*EXERCISE REQUIREMENTS:* Take every line from the material that has the word "cookies" in it.

*DATA IN THIS EXERCISE:*
== Segment start ==

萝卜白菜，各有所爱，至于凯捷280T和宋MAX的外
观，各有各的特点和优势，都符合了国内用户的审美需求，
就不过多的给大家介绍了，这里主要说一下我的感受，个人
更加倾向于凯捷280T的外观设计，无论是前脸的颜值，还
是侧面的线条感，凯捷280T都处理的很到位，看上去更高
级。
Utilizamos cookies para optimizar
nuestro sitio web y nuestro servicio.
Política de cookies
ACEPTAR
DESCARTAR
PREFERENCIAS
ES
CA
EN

== Segment end ==
== Segment start ==

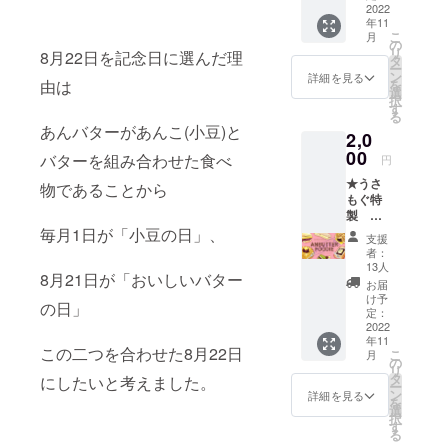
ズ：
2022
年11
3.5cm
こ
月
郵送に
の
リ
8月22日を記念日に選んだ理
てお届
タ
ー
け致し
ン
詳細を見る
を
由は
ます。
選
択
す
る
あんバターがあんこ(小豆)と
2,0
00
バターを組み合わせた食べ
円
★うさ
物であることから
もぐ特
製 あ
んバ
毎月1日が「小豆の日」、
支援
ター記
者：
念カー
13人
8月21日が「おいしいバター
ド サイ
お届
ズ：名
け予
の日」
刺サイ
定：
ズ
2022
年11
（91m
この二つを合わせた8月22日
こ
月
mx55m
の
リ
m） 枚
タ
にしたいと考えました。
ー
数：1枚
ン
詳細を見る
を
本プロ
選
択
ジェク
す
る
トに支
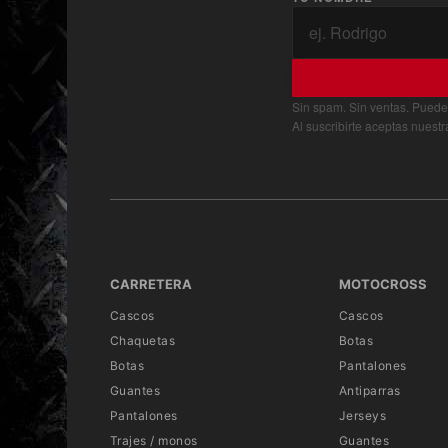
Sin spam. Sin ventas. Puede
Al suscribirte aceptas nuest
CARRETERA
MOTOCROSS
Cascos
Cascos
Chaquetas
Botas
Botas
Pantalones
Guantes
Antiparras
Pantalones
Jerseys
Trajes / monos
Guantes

== Segment end ==

*SOLUTION:*
Utilizamos cookies para optimizar
Política de cookies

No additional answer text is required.